In case of the second type - doing parts of the sum in parallel - there are some examples of doing this in Fortran. For example Damian @rouson has worked on an “Abstract Calculus Pattern”, where you build a mini “operator” language, such as:

class(tensor):: ut, u
real :: nu = 1.0
ut = nu ∗ (.laplacian.u) − (u.dot.(.grad.u))

Although simple in appearance, the operators hide an asynchronous parallel execution, as shown by this figure copied from his article:

That would be desirable, IMO, and the workaround above using the kt as temporary storage achieves this. I assume the author of rklib is using it on problems of modest size, where memory or performance may not be such a concern.

In itself, it doesn’t. The point here is that BLAS routines take contiguous arrays as arguments, your initial arrays are contiguous by design, so what you want is avoid any temporary copy in between. In principle, a smart enough compiler should be able to avoid any copy as long as you pass the entire arrays (i.e. no array section and no expression), but you have to rely on the compiler.

What I don’t understand in your case if why introducing the contiguous attribute seem to trigger temporary copies that were existing before (?)…

Memory mapped files would be desirable in Fortran IMO, but 1) they have a performance penalty, and 2) I can’t see how it would help here

Ultimately, we shouldn’t forget the bigger picture. What is the goal of the computation? Where is the bottleneck?

Even if your rungekutta routine is written optimally, maybe the bulk of the runtime is in the place which forms the (sparse) matrix func. Maybe you could relax the accuracy a bit and pick a larger dt value. Maybe you could ask a friend to run the program on a machine with a higher clock speed and more suitable instruction set. Perhaps you could use a different algorithm entirely, with spectral properties that are better suited to your problem. Maybe even a short-cut calculation exists. If it’s a one-time calculation, perhaps you can just wait a little bit longer, and do something else meanwhile.
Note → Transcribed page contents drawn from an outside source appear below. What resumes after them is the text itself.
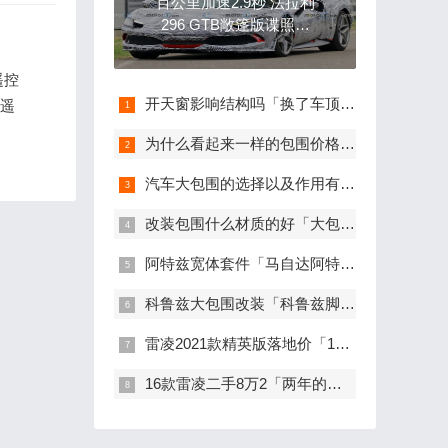
百公里加速2.9秒 法拉利
296 GTB敞篷版谍照曝
光
遥控
开天窗影响结构吗「换了车顶的车还安全吗」
车遥
为什么看起来一样的包围价格却不同 准备改装包围的车友一定要看
汽车大包围的选择以及作用有哪些「汽车运动包围」
改装包围什么材质的好「大包围改装合法吗」
阿特兹宽体套件「马自达阿特兹怎么改装外观」
科鲁兹大包围改装「科鲁兹脚垫全包围」
雷凌2021款精英版落地价「17款雷凌」
16款雷凌二手8万2「两年的雷凌能卖多少钱」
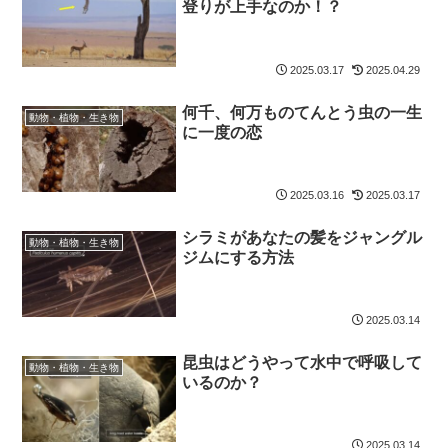
登りが上手なのか！？
2025.03.17
2025.04.29
何千、何万ものてんとう虫の一生
動物・植物・生き物
に一度の恋
2025.03.16
2025.03.17
シラミがあなたの髪をジャングル
動物・植物・生き物
ジムにする方法
2025.03.14
昆虫はどうやって水中で呼吸して
動物・植物・生き物
いるのか？
2025.03.14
On a forum like this one, I’d usually assume all of these options have been exhausted already. Still it would be a good idea to do some profiling of the program, and determine if this is the spot where you can make the maximum impact. From what you’ve described so far, if you’d like to scale the problem to bigger N (so called weak scaling), then using sparse matrices will in principle scale as O(cN), whereas your current dense solution is O(N^2), both in terms of work and storage. Depending on the pre-factor c, there is probably a break-point where sparsity will provide an advantage.

contiguous forces the arrays to be contiguous in memory? Otherwise, the array can be distributed across the entire available memory.

My problem is two fold:
(1) How do I use BLAS routines to perform matrix-vector operations efficiently.
(2) How can scale such code to handle matrix sizes of the order \approx 10^5- 10^6

Yes indeed! In orbital mechanics, typically the state is only 6 elements (position and velocity) and sometimes a few more. I would be interested in any suggestions for this library if any changes would make it better for integrating much larger systems.